That’s what filmmaker Luv Ranjan thinks of sequels adding they are also like safety nets
Filmmaker Luv Ranjan, whose “Sonu Ke Titu Ki Sweety” has done brisk business at the box office, says he won’t venture into a sequel unless he is sure of making it better. He believes the concept of sequels is like a safety net.
At a success party for “Sonu Ke Titu Ki Sweety”, Ranjan was asked if he would like to make a sequel for it like he made for “Pyaar Ka Punchnama”. He said, “I think a sequel is like a safety net or a trump card. In life, not everything goes right… You make films, some go right, and some go wrong. So, sequels give you that cushion to go back to your comfort space and become viable again. My whole logic is that I don’t want to do a sequel till I am very sure of the fact that I will be able to surpass the first one. If you can’t surpass the first one, then let it be. If you make a sequel of a film without much consideration and if it fails, then it also harms the reputation of the original one.”
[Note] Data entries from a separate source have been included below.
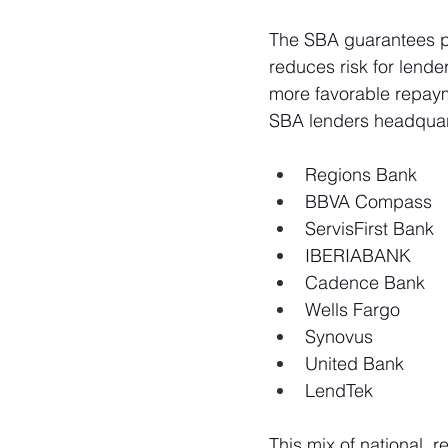
The SBA guarantees po
reduces risk for lender
more favorable repaym
SBA lenders headquart
Regions Bank
BBVA Compass
ServisFirst Bank
IBERIABANK
Cadence Bank 
Wells Fargo
Synovus
United Bank
LendTek
This mix of national, 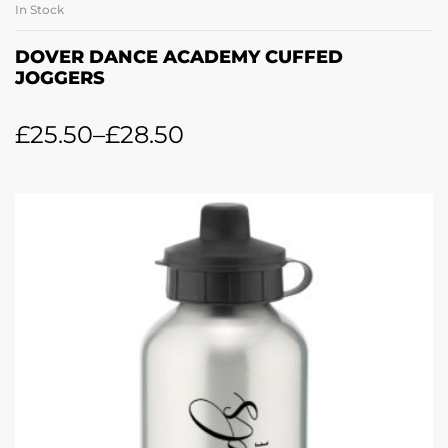
In Stock
DOVER DANCE ACADEMY CUFFED
JOGGERS
£
25.50
–
£
28.50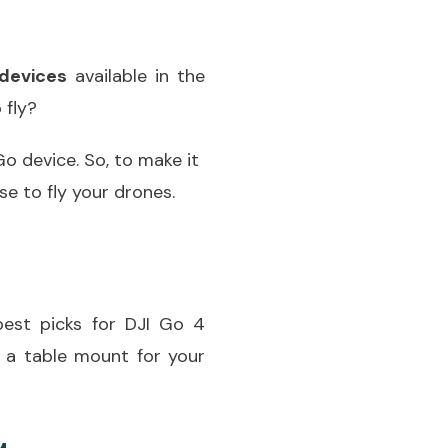
devices
available in the
 fly?
o device. So, to make it
e to fly your drones.
best picks for DJI Go 4
 a table mount for your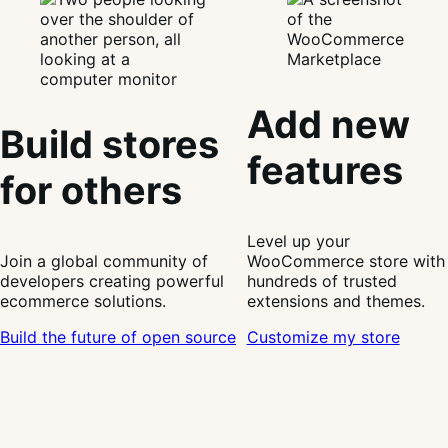
Add new
Build stores
features
for others
Level up your
Join a global community of
WooCommerce store with
developers creating powerful
hundreds of trusted
ecommerce solutions.
extensions and themes.
Build the future of open source
Customize my store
He cited the example of the “Golmaal” franchise. “The film came after seven years of the original, and there was a gap of four years in between ‘Pyaar Ka Punchnama’ and ‘Pyaar Ka Punchnama 2’, so I really think that between any sequels there should be gap of at least three years. If we keep on making parts of a franchise, then it is like eating sweets repeatedly, and excess of anything is not good. So, it shouldn’t happen”.
Sequels happen latter
Ranjan also said sequels cannot be thought of beforehand. “You can’t make a film thinking of a sequel in mind. What always happens is you do a film and later you explore that possibility. So now everyone after watching the film is saying there could be a sequel to it, and I think there can be a sequel, but it’s not something that you decide beforehand. When I pitched this film to Bhushan Kumar (producer), I told him that there is a possibility of making sequel of this film. But as a film, it needs to be complete on its own. I feel a filmmaker should make the sequel of particular film when audience demands it.”
A matter of perspective
Asked whether he thinks about the business aspect of a film while making it, he said: “Honestly, what happens today is, collecting Rs 100 crore is nothing today. It’s a matter of perspective. There are films which have collected Rs 400 crore also. It’s always with respect to what is the size of your film. “If you make a film in Rs 5 crore and even if it does Rs 25 crore, then it’s a bigger success than a Rs 100 crore film generating Rs 150 crore. So, that is the whole point. Numbers in that sense do not matter. What matters is there is great return on investment which is in this film’s case (‘Sonu Ke…’) is like more than 100 per cent, which is a great thing. So, whether now it does Rs 90 crore or Rs 110 crore, it doesn’t matter much.”